Hi i live in Cape Town, South Africa and i have just ordered my puppy which was born a few days ago. I was wondering if someone could give me some suggestions for female names possibly from the Hungarian origin?


----------



## jjlansing11

Hi Dante, my family kind of by accident named our of our pets with T names. So when it came time to decide the female name for our female V puppy, we looked at names of Hungarian origin. That's how we came up with the name Tisza. It's the name of one of the major rivers in Hungary. I think it's pronounced Tissa, but we're going to pronounce it Tee-za. Just look up names of Hungarian people, towns, mountains, rivers, etc, and you should fine something you like.


----------



## ironman_stittsville

I think 'Ginger' is the best Vizsla girl name.


----------



## Looney

Just GOOGLE female Hungarian names.

I did it for Male names and came up with Laszlo, means "RULER". i thought it would be fitting. He had a name before we had a pup......2 years before actually. ???


----------



## BlueandMac

Hi Dante,
Congratulations on your pending arrival! On the website http://www.vizsladogs.com/ under Misc on the left side menu there are a couple links about Hungarian names. In the first link (How to pronouce Hungarian names) there is a link on there for "200 Hungarian Dog name here" in the top right corner of the page. Hope this can give you some ideas.


----------



## ironman_stittsville

Excellent link.

Rozi is a great female vizsla name, imho.

Rh.


----------



## adrino

What is that mean you "ordered your puppy"?
Where is this puppy coming from? ???


----------



## Suliko

*Dante*, congratulations on your newest addition.
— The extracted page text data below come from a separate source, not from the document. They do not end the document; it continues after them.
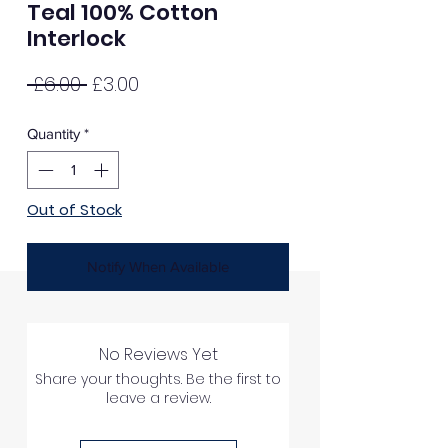
Teal 100% Cotton
Interlock
Regular
Sale
 £6.00 
£3.00
Price
Price
Quantity
*
Out of Stock
Notify When Available
No Reviews Yet
Share your thoughts. Be the first to
leave a review.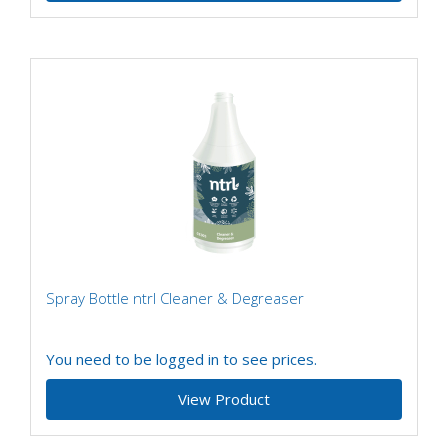
Spray Bottle ntrl Cleaner & Degreaser
You need to be logged in to see prices.
View Product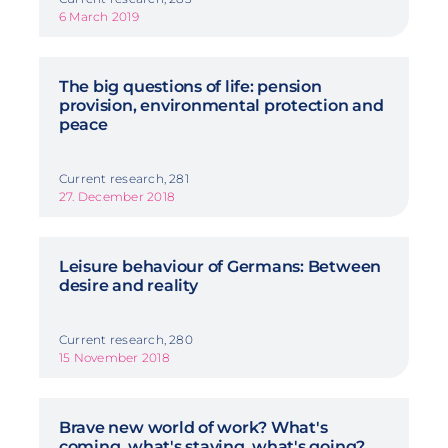
6 March 2019
The big questions of life: pension
provision, environmental protection and
peace
Current research, 281
27. December 2018
Leisure behaviour of Germans: Between
desire and reality
Current research, 280
15 November 2018
Brave new world of work? What's
coming, what's staying, what's going?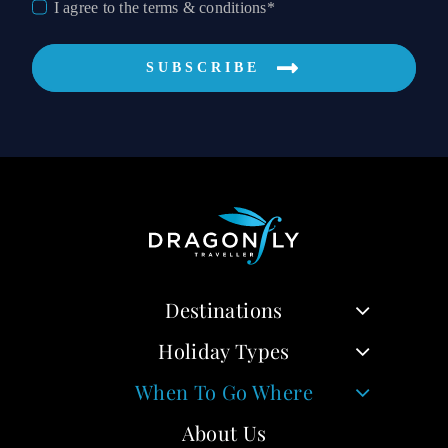
I agree to the terms & conditions*
SUBSCRIBE
Destinations
Holiday Types
When To Go Where
About Us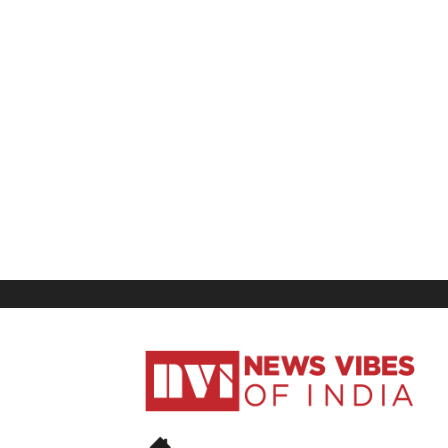
News
Vibes
of
India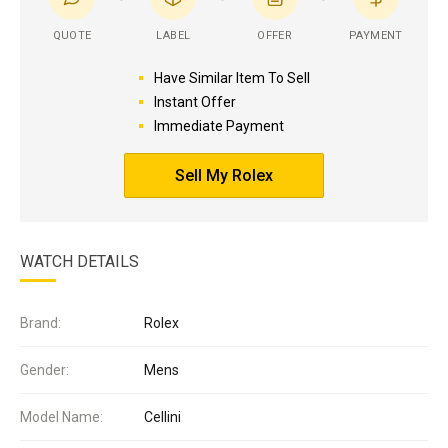
QUOTE
LABEL
OFFER
PAYMENT
Have Similar Item To Sell
Instant Offer
Immediate Payment
Sell My Rolex
WATCH DETAILS
Brand:
Rolex
Gender:
Mens
Model Name:
Cellini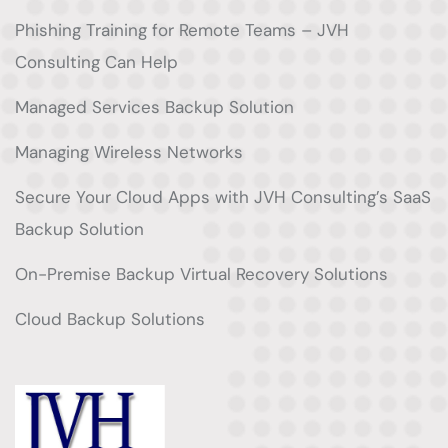
Phishing Training for Remote Teams – JVH
Consulting Can Help
Managed Services Backup Solution
Managing Wireless Networks
Secure Your Cloud Apps with JVH Consulting’s SaaS
Backup Solution
On-Premise Backup Virtual Recovery Solutions
Cloud Backup Solutions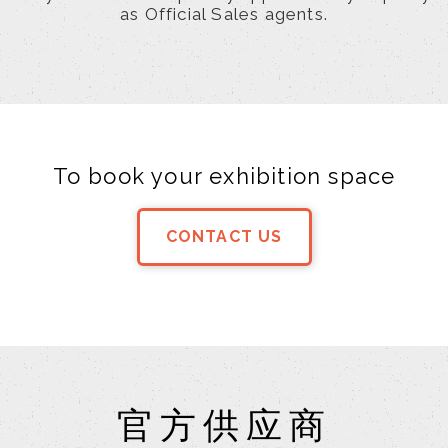
as Official Sales agents.
To book your exhibition space
CONTACT US
官方供应商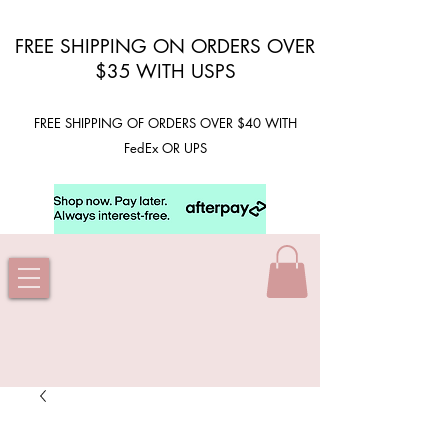
FREE SHIPPING ON ORDERS OVER
$35 WITH USPS
FREE SHIPPING OF ORDERS OVER $40 WITH
FedEx OR UPS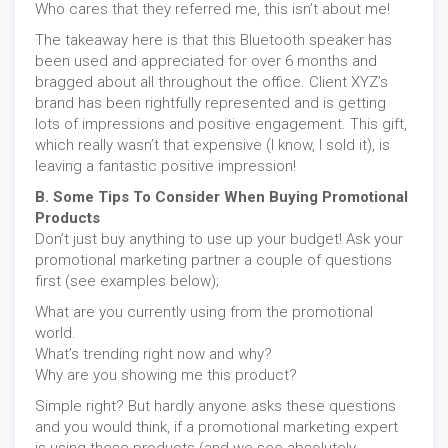
Who cares that they referred me, this isn’t about me!
The takeaway here is that this Bluetooth speaker has
been used and appreciated for over 6 months and
bragged about all throughout the office. Client XYZ’s
brand has been rightfully represented and is getting
lots of impressions and positive engagement. This gift,
which really wasn’t that expensive (I know, I sold it), is
leaving a fantastic positive impression!
B. Some Tips To Consider When Buying Promotional
Products
Don’t just buy anything to use up your budget! Ask your
promotional marketing partner a couple of questions
first (see examples below);
What are you currently using from the promotional
world.
What’s trending right now and why?
Why are you showing me this product?
Simple right? But hardly anyone asks these questions
and you would think, if a promotional marketing expert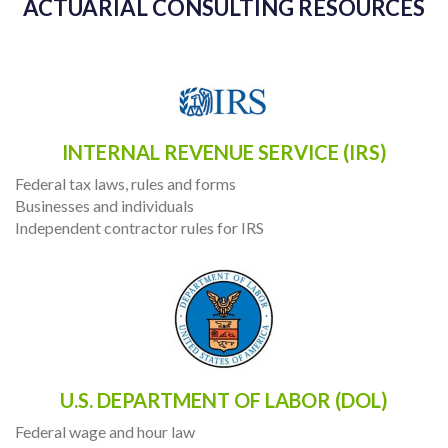
ACTUARIAL CONSULTING RESOURCES
INTERNAL REVENUE SERVICE (IRS)
Federal tax laws, rules and forms
Businesses and individuals
Independent contractor rules for IRS
U.S. DEPARTMENT OF LABOR (DOL)
Federal wage and hour law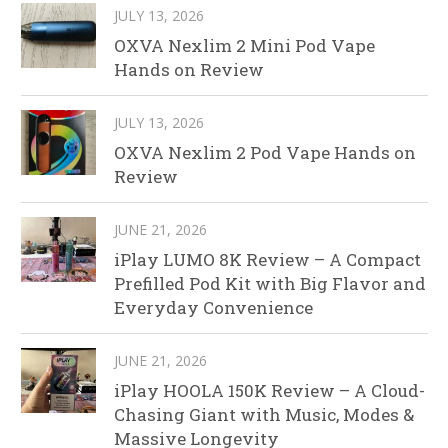
JULY 13, 2026
OXVA Nexlim 2 Mini Pod Vape
Hands on Review
JULY 13, 2026
OXVA Nexlim 2 Pod Vape Hands on
Review
JUNE 21, 2026
iPlay LUMO 8K Review – A Compact
Prefilled Pod Kit with Big Flavor and
Everyday Convenience
JUNE 21, 2026
iPlay HOOLA 150K Review – A Cloud-
Chasing Giant with Music, Modes &
Massive Longevity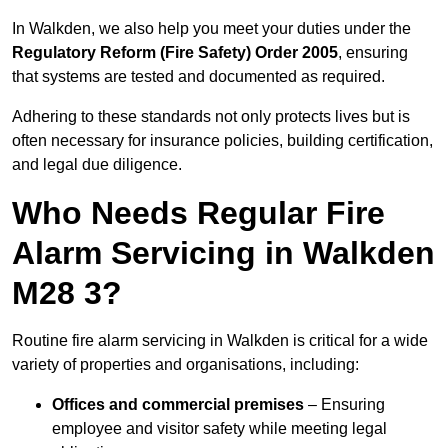
In Walkden, we also help you meet your duties under the
Regulatory Reform (Fire Safety) Order 2005
, ensuring
that systems are tested and documented as required.
Adhering to these standards not only protects lives but is
often necessary for insurance policies, building certification,
and legal due diligence.
Who Needs Regular Fire
Alarm Servicing in Walkden
M28 3?
Routine fire alarm servicing in Walkden is critical for a wide
variety of properties and organisations, including:
Offices and commercial premises
– Ensuring
employee and visitor safety while meeting legal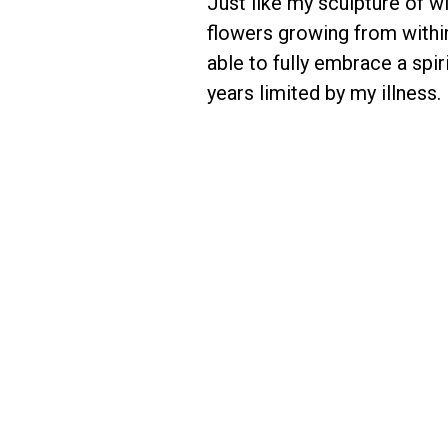
Just like my sculpture of w
flowers growing from within
able to fully embrace a spir
years limited by my illness.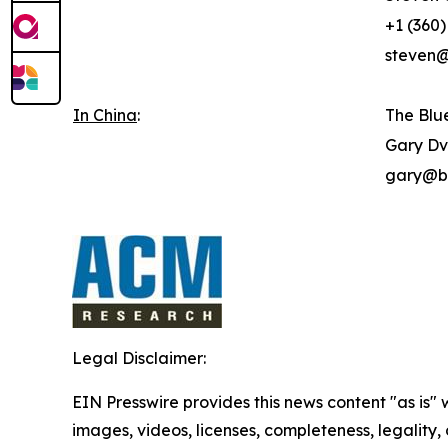
+1 (360
steven@
In China
:
The Blue
Gary Dv
gary@bl
Legal Disclaimer:
EIN Presswire provides this news content "as is" 
images, videos, licenses, completeness, legality, o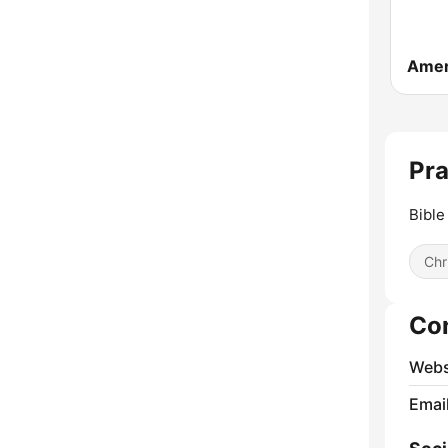
Pra
Bible
Chr
Co
Webs
Emai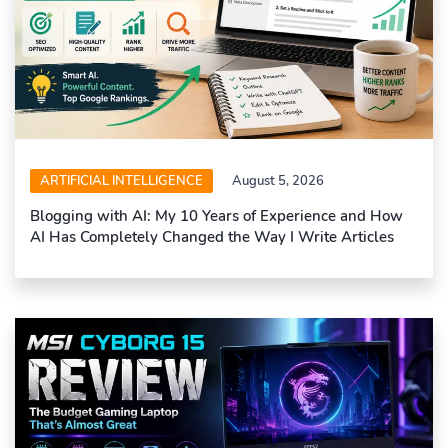
ARTIFICIAL INTELLIGENCE
August 5, 2026
Blogging with AI: My 10 Years of Experience and How
AI Has Completely Changed the Way I Write Articles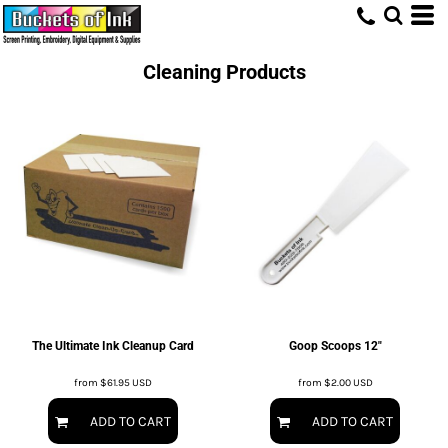
Cleaning Products
The Ultimate Ink Cleanup Card
Goop Scoops 12"
from
$61.95
USD
from
$2.00
USD
ADD TO CART
ADD TO CART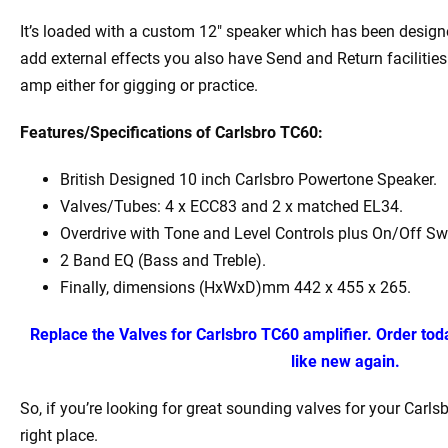
It’s loaded with a custom 12″ speaker which has been desig
add external effects you also have Send and Return facilities. 
amp either for gigging or practice.
Features/Specifications of Carlsbro TC60:
British Designed 10 inch Carlsbro Powertone Speaker.
Valves/Tubes: 4 x ECC83 and 2 x matched EL34.
Overdrive with Tone and Level Controls plus On/Off Sw
2 Band EQ (Bass and Treble).
Finally, dimensions (HxWxD)mm 442 x 455 x 265.
Replace the Valves for Carlsbro TC60 amplifier. Order to
like new again.
So, if you’re looking for great sounding valves for your Carls
right place.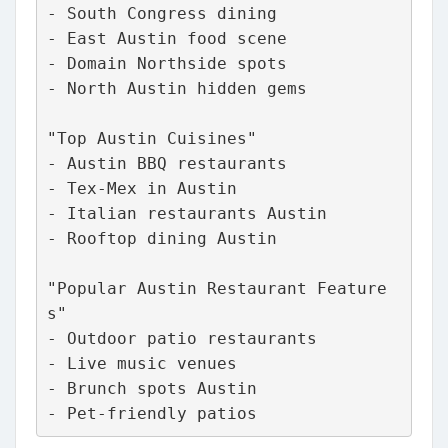
- South Congress dining
- East Austin food scene
- Domain Northside spots
- North Austin hidden gems
"Top Austin Cuisines"
- Austin BBQ restaurants
- Tex-Mex in Austin
- Italian restaurants Austin
- Rooftop dining Austin
"Popular Austin Restaurant Feature
s"
- Outdoor patio restaurants
- Live music venues
- Brunch spots Austin
- Pet-friendly patios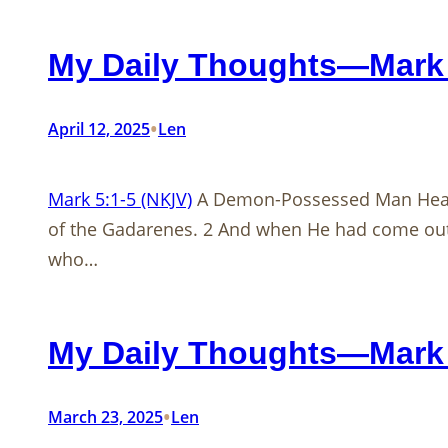
My Daily Thoughts—Mark 
•
April 12, 2025
Len
Mark 5:1-5 (NKJV)
A Demon-Possessed Man Heal
of the Gadarenes. 2 And when He had come out 
who…
My Daily Thoughts—Mark 
•
March 23, 2025
Len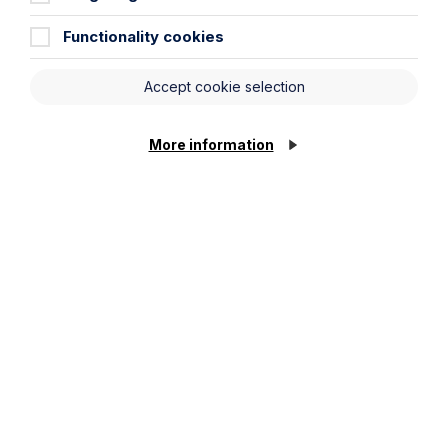
Functionality cookies
Accept cookie selection
More information
All News
News
Read More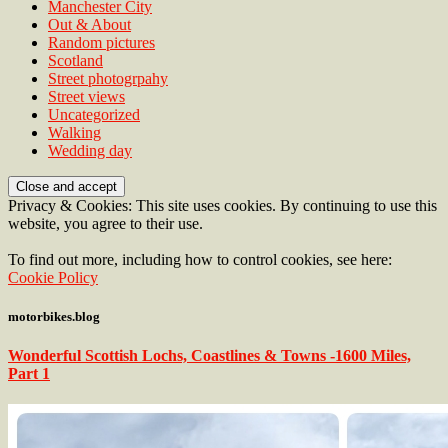
Manchester City
Out & About
Random pictures
Scotland
Street photogrpahy
Street views
Uncategorized
Walking
Wedding day
Privacy & Cookies: This site uses cookies. By continuing to use this
website, you agree to their use.
To find out more, including how to control cookies, see here:
Cookie Policy
motorbikes.blog
Wonderful Scottish Lochs, Coastlines & Towns -1600 Miles,
Part 1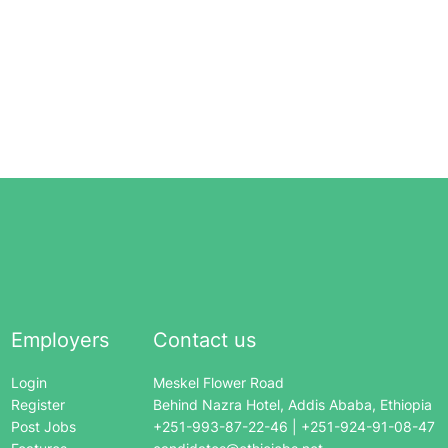
Employers
Contact us
Login
Meskel Flower Road
Register
Behind Nazra Hotel, Addis Ababa, Ethiopia
Post Jobs
+251-993-87-22-46 | +251-924-91-08-47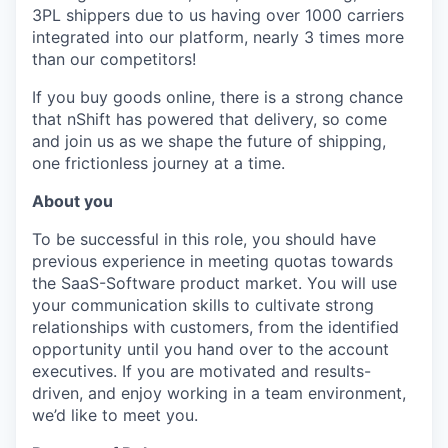
3PL shippers due to us having over 1000 carriers
integrated into our platform, nearly 3 times more
than our competitors!
If you buy goods online, there is a strong chance
that nShift has powered that delivery, so come
and join us as we shape the future of shipping,
one frictionless journey at a time.
About you
To be successful in this role, you should have
previous experience in meeting quotas towards
the SaaS-Software product market. You will use
your communication skills to cultivate strong
relationships with customers, from the identified
opportunity until you hand over to the account
executives. If you are motivated and results-
driven, and enjoy working in a team environment,
we’d like to meet you.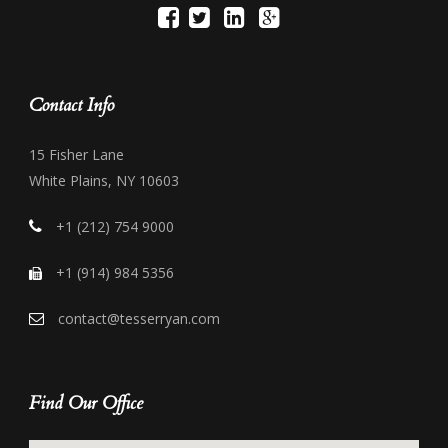
Contact Info
15 Fisher Lane
White Plains, NY 10603
+1 (212) 754 9000
+1 (914) 984 5356
contact@tesserryan.com
Find Our Office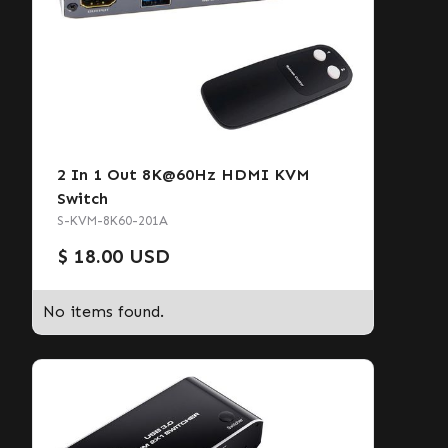
2 In 1 Out 8K@60Hz HDMI KVM
Switch
S-KVM-8K60-201A
$ 18.00 USD
No items found.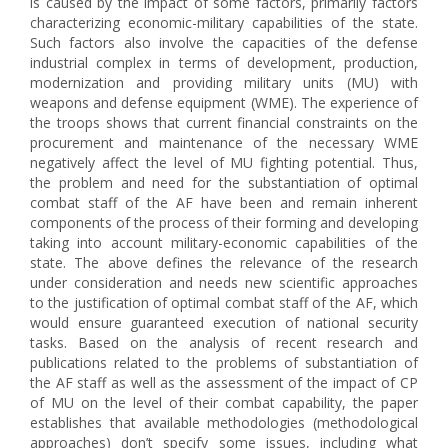
is caused by the impact of some factors, primarily factors
characterizing economic-military capabilities of the state.
Such factors also involve the capacities of the defense
industrial complex in terms of development, production,
modernization and providing military units (MU) with
weapons and defense equipment (WME). The experience of
the troops shows that current financial constraints on the
procurement and maintenance of the necessary WME
negatively affect the level of MU fighting potential. Thus,
the problem and need for the substantiation of optimal
combat staff of the AF have been and remain inherent
components of the process of their forming and developing
taking into account military-economic capabilities of the
state. The above defines the relevance of the research
under consideration and needs new scientific approaches
to the justification of optimal combat staff of the AF, which
would ensure guaranteed execution of national security
tasks. Based on the analysis of recent research and
publications related to the problems of substantiation of
the AF staff as well as the assessment of the impact of CP
of MU on the level of their combat capability, the paper
establishes that available methodologies (methodological
approaches) don’t specify some issues, including what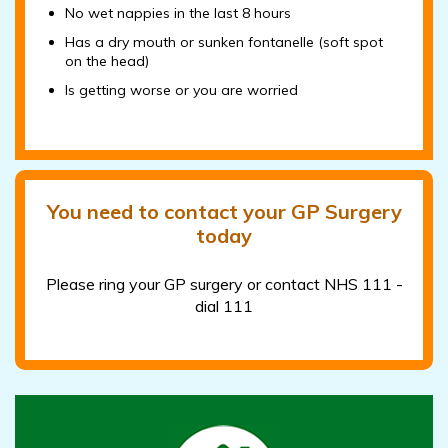
No wet nappies in the last 8 hours
Has a dry mouth or sunken fontanelle (soft spot
on the head)
Is getting worse or you are worried
You need to contact your GP Surgery
today
Please ring your GP surgery or contact NHS 111 -
dial 111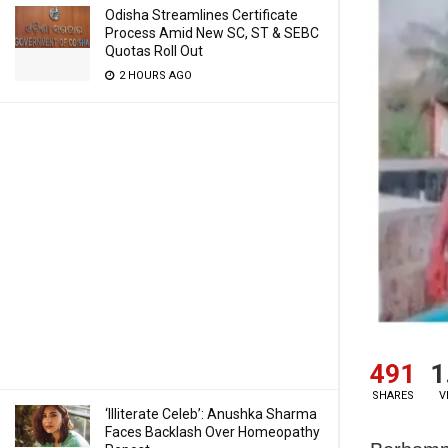
Odisha Streamlines Certificate
Process Amid New SC, ST & SEBC
Quotas Roll Out
2 HOURS AGO
491
1
SHARES
V
‘Illiterate Celeb’: Anushka Sharma
Faces Backlash Over Homeopathy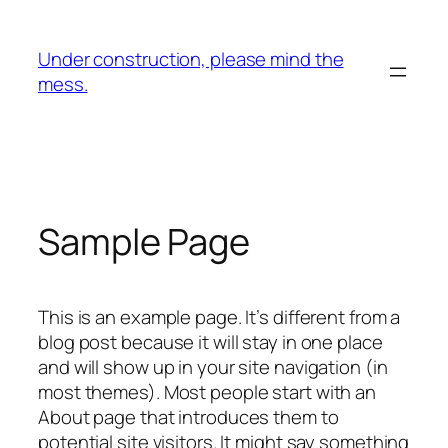
Skip
to
Under construction, please mind the
content
mess.
Sample Page
This is an example page. It’s different from a
blog post because it will stay in one place
and will show up in your site navigation (in
most themes). Most people start with an
About page that introduces them to
potential site visitors. It might say something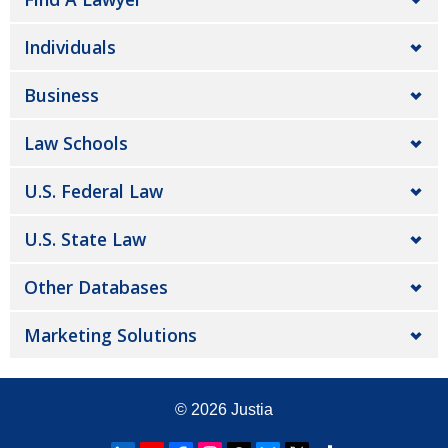
Individuals
Business
Law Schools
U.S. Federal Law
U.S. State Law
Other Databases
Marketing Solutions
© 2026
Justia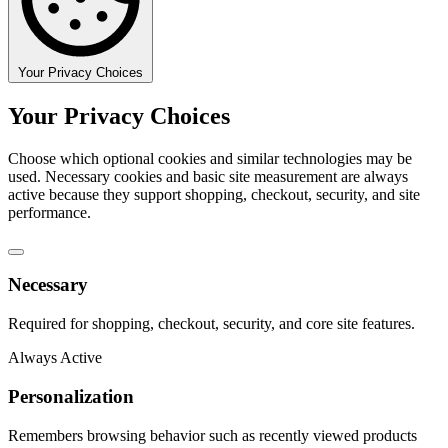
Your Privacy Choices
Your Privacy Choices
Choose which optional cookies and similar technologies may be
used. Necessary cookies and basic site measurement are always
active because they support shopping, checkout, security, and site
performance.
Necessary
Required for shopping, checkout, security, and core site features.
Always Active
Personalization
Remembers browsing behavior such as recently viewed products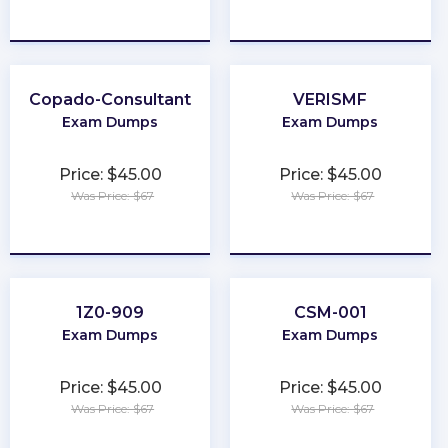
★
★
★
★
★
★
★
★
★
★
Copado-Consultant
VERISMF
Exam Dumps
Exam Dumps
Price: $45.00
Price: $45.00
Was Price: $67
Was Price: $67
★
★
★
★
★
★
★
★
★
★
1Z0-909
CSM-001
Exam Dumps
Exam Dumps
Price: $45.00
Price: $45.00
Was Price: $67
Was Price: $67
★
★
★
★
★
★
★
★
★
★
When I was looking for a name for my youngest V, I tried to find girl names starting with letter P (since she was "P" litter). I liked Pitypang and Piroschka, but I decided to stick with her registered name Pacsirta after all. Try this website: http://www.pedigreedatabase.com/hungarian_vizsla/dog_names_a.html

*BlueandMac*, I LOVE that website. Keep going back to it all the time to read and learn something new


----------